**EXERCISE:** Look through the data that follows and work out how many lines contain the string "định". Nothing but that number should be given.

──────── INPUT FOR THIS TASK

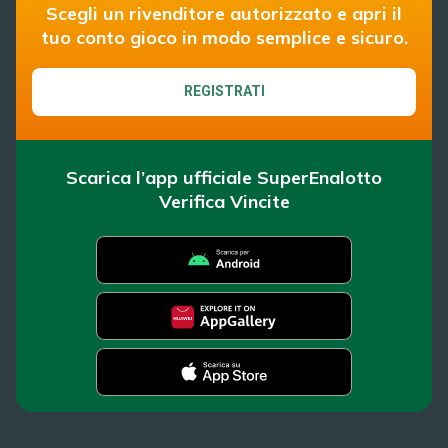
Scegli un rivenditore autorizzato e apri il
tuo conto gioco in modo semplice e sicuro.
REGISTRATI
Scarica l’app ufficiale SuperEnalotto
Verifica Vincite
SuperEnalotto
Super Win for Life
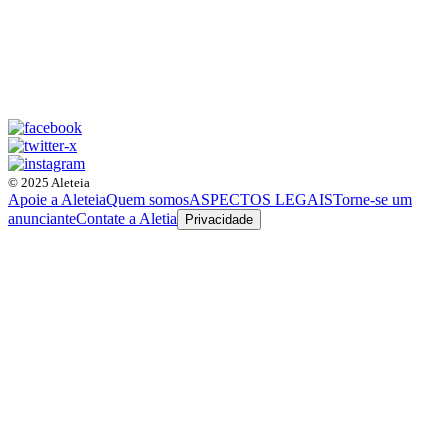
© 2025 Aleteia
Apoie a Aleteia
Quem somos
ASPECTOS LEGAIS
Torne-se um
anunciante
Contate a Aletia
Privacidade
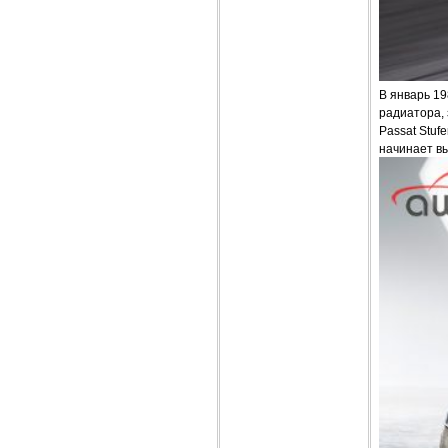
В январь 1
радиатора, 
Passat Stuf
начинает в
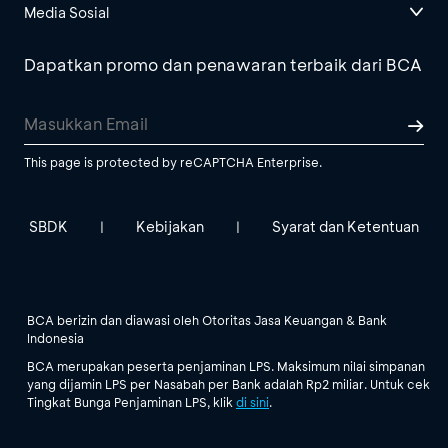
Media Sosial
Dapatkan promo dan penawaran terbaik dari BCA
This page is protected by reCAPTCHA Enterprise.
SBDK
Kebijakan
Syarat dan Ketentuan
|
|
BCA berizin dan diawasi oleh Otoritas Jasa Keuangan & Bank
Indonesia
BCA merupakan peserta penjaminan LPS. Maksimum nilai simpanan
yang dijamin LPS per Nasabah per Bank adalah Rp2 miliar. Untuk cek
Tingkat Bunga Penjaminan LPS, klik
di sini
.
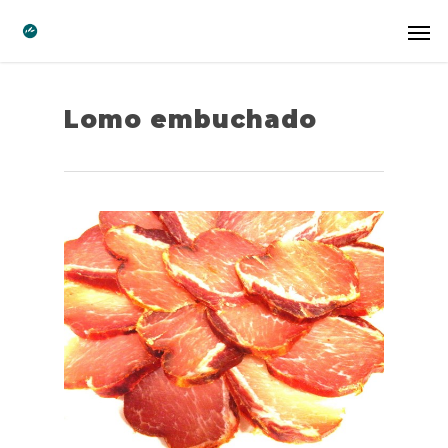
Lomo embuchado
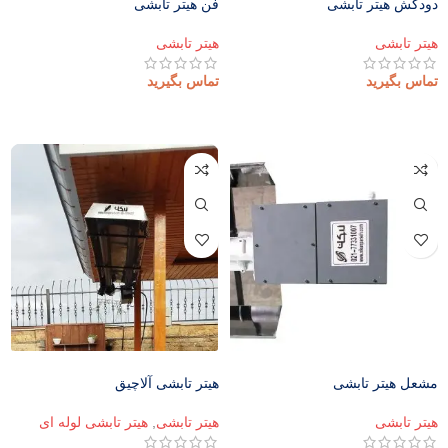
دودکش هیتر تابشی
فن هیتر تابشی
هیتر تابشی
هیتر تابشی
تماس بگیرید
تماس بگیرید
اطلاعات بیشتر
اطلاعات بیشتر
مشعل هیتر تابشی
هیتر تابشی آلاچیق
هیتر تابشی
هیتر تابشی
,
هیتر تابشی لوله ای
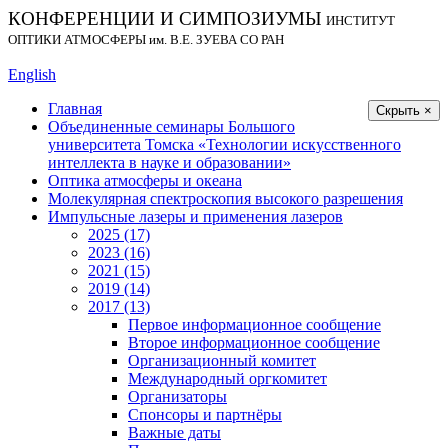
КОНФЕРЕНЦИИ И СИМПОЗИУМЫ
ИНСТИТУТ
ОПТИКИ АТМОСФЕРЫ
им.
В.Е. ЗУЕВА СО РАН
English
Главная
Скрыть ×
Объединенные семинары Большого
университета Томска «Технологии искусственного
интеллекта в науке и образовании»
Оптика атмосферы и океана
Молекулярная спектроскопия высокого разрешения
Импульсные лазеры и применения лазеров
2025 (17)
2023 (16)
2021 (15)
2019 (14)
2017 (13)
Первое информационное сообщение
Второе информационное сообщение
Организационный комитет
Международный оргкомитет
Организаторы
Спонсоры и партнёры
Важные даты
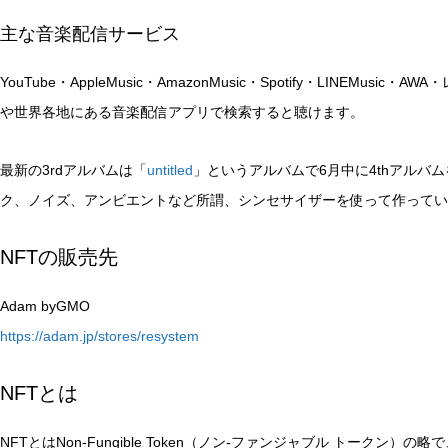
主な音楽配信サービス
YouTube・AppleMusic・AmazonMusic・Spotify・LINEMusic・
や世界各地にある音楽配信アプリで検索すると聴けます。
最新の3rdアルバムは「
untitled
」というアルバムで6月中に4thアルバ
ク、ノイズ、アンビエントなど所謂、シンセサイザーを使って作ってい
NFTの販売先
Adam byGMO
https://adam.jp/stores/resystem
NFTとは
NFTとはNon-Fungible Token（ノン-ファンジャブル トーク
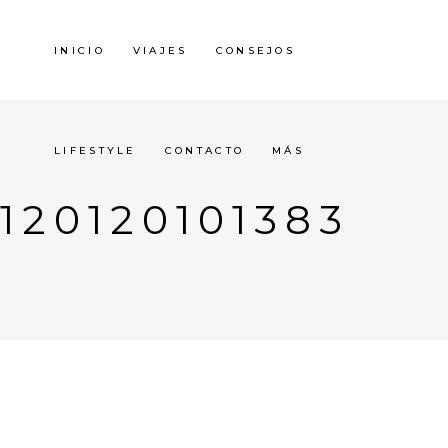
INICIO
VIAJES
CONSEJOS
LIFESTYLE
CONTACTO
MÁS
120120101383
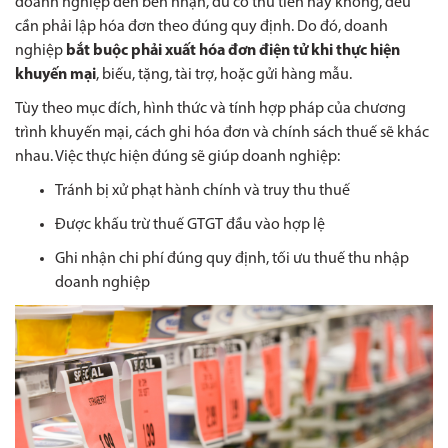
doanh nghiệp đến bên nhận, dù có thu tiền hay không, đều
cần phải lập hóa đơn theo đúng quy định. Do đó, doanh
nghiệp
bắt buộc phải xuất hóa đơn điện tử khi thực hiện
khuyến mại
, biếu, tặng, tài trợ, hoặc gửi hàng mẫu.
Tùy theo mục đích, hình thức và tính hợp pháp của chương
trình khuyến mại, cách ghi hóa đơn và chính sách thuế sẽ khác
nhau. Việc thực hiện đúng sẽ giúp doanh nghiệp:
Tránh bị xử phạt hành chính và truy thu thuế
Được khấu trừ thuế GTGT đầu vào hợp lệ
Ghi nhận chi phí đúng quy định, tối ưu thuế thu nhập
doanh nghiệp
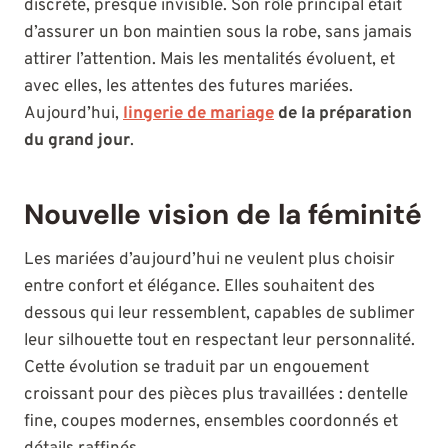
discrète, presque invisible. Son rôle principal était
d’assurer un bon maintien sous la robe, sans jamais
attirer l’attention. Mais les mentalités évoluent, et
avec elles, les attentes des futures mariées.
Aujourd’hui,
lingerie de mariage
de la préparation
du grand jour
.
Nouvelle vision de la féminité
Les mariées d’aujourd’hui ne veulent plus choisir
entre confort et élégance. Elles souhaitent des
dessous qui leur ressemblent, capables de sublimer
leur silhouette tout en respectant leur personnalité.
Cette évolution se traduit par un engouement
croissant pour des pièces plus travaillées : dentelle
fine, coupes modernes, ensembles coordonnés et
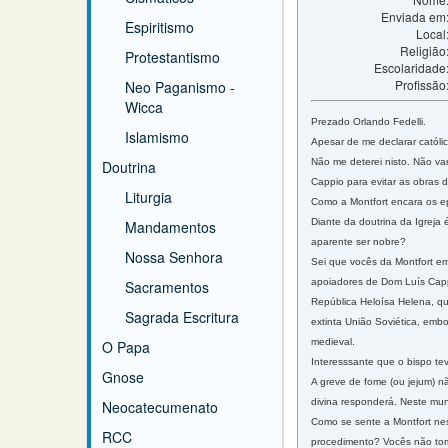
Enviada em
Espiritismo
Local
Religião
Protestantismo
Escolaridade
Profissão
Neo Paganismo -
Wicca
Prezado Orlando Fedelli.
Islamismo
Apesar de me declarar católi
Não me deterei nisto. Não va
Doutrina
Cappio para evitar as obras 
Liturgia
Como a Montfort encara os ep
Diante da doutrina da Igreja
Mandamentos
aparente ser nobre?
Nossa Senhora
Sei que vocês da Montfort e
apoiadores de Dom Luís Capp
Sacramentos
República Heloísa Helena, q
Sagrada Escritura
extinta União Soviética, em
medieval.
O Papa
Interesssante que o bispo te
Gnose
A greve de fome (ou jejum) n
divina responderá. Neste mu
Neocatecumenato
Como se sente a Montfort nest
RCC
procedimento? Vocês não to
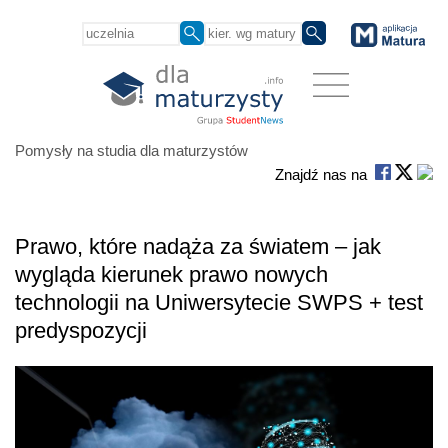
Pomysły na studia dla maturzystów
Znajdź nas na
Prawo, które nadąża za światem – jak
wygląda kierunek prawo nowych
technologii na Uniwersytecie SWPS + test
predyspozycji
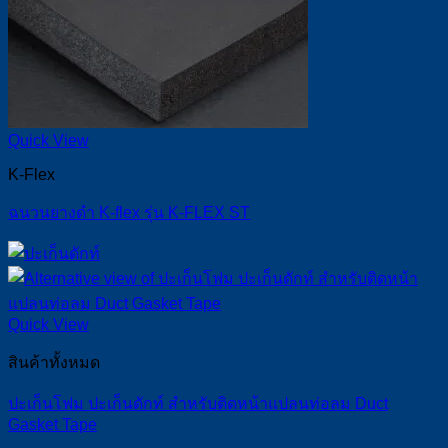
Quick View
K-Flex
ฉนวนยางดำ K-flex รุ่น K-FLEX ST
Quick View
สินค้าทั้งหมด
ปะเก็นโฟม ปะเก็นดักท์ สำหรับติดหน้าแปลนท่อลม Duct
Gasket Tape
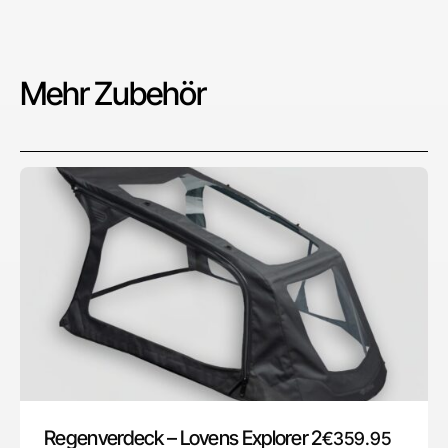
Mehr Zubehör
Regenverdeck – Lovens Explorer 2
€
359.95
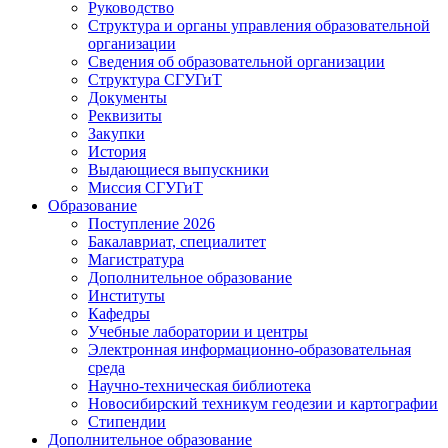
Руководство
Структура и органы управления образовательной
организации
Сведения об образовательной организации
Структура СГУГиТ
Документы
Реквизиты
Закупки
История
Выдающиеся выпускники
Миссия СГУГиТ
Образование
Поступление 2026
Бакалавриат, специалитет
Магистратура
Дополнительное образование
Институты
Кафедры
Учебные лаборатории и центры
Электронная информационно-образовательная
среда
Научно-техническая библиотека
Новосибирский техникум геодезии и картографии
Стипендии
Дополнительное образование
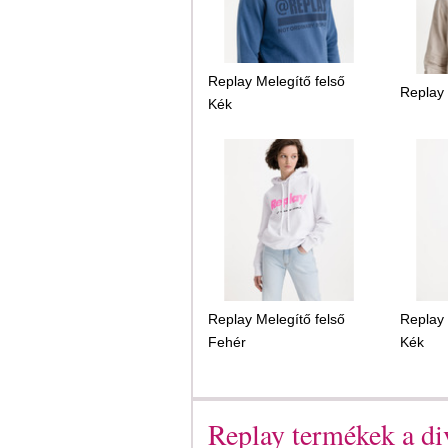
Replay Melegítő felső
Replay 
Kék
Replay Melegítő felső
Replay 
Fehér
Kék
Replay termékek a di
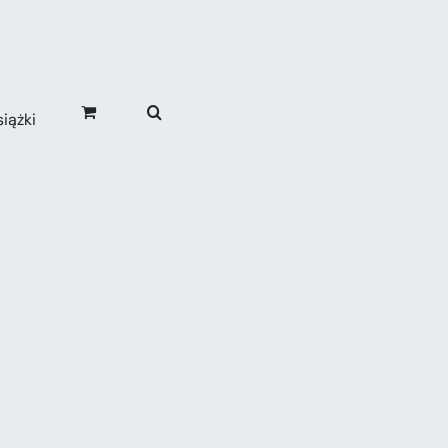
iążki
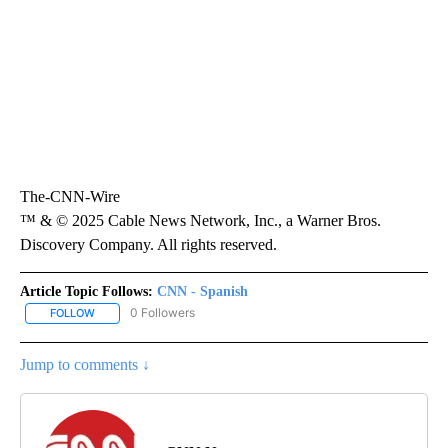
The-CNN-Wire
™ & © 2025 Cable News Network, Inc., a Warner Bros.
Discovery Company. All rights reserved.
Article Topic Follows:
CNN - Spanish
0 Followers
FOLLOW
FOLLOW "CNN - SPANISH" TO RECEIVE NOTIFICATIONS ABOUT NE
Jump to comments ↓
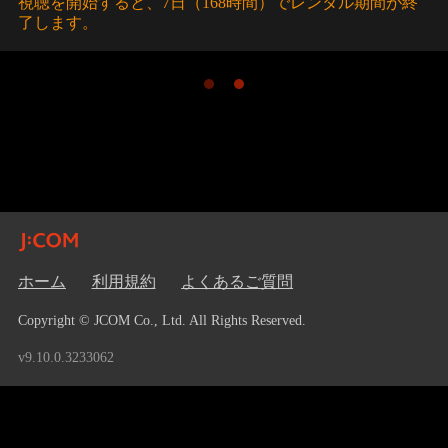
視聴を開始すると、7日（168時間）でレンタル期間が終
了します。
ホーム
利用規約
よくあるご質問
Copyright © JCOM Co., Ltd. All Rights Reserved.
v9.10.0.3233062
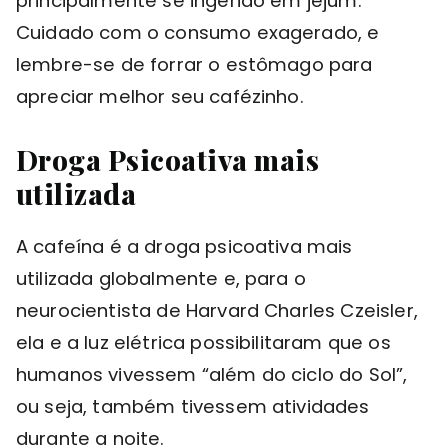
principalmente se ingerido em jejum.
Cuidado com o consumo exagerado, e
lembre-se de forrar o estômago para
apreciar melhor seu cafézinho.
Droga Psicoativa mais
utilizada
A cafeína é a droga psicoativa mais
utilizada globalmente e, para o
neurocientista de Harvard Charles Czeisler,
ela e a luz elétrica possibilitaram que os
humanos vivessem “além do ciclo do Sol”,
ou seja, também tivessem atividades
durante a noite.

────────────────

**EXERCISE OUTPUT:** 2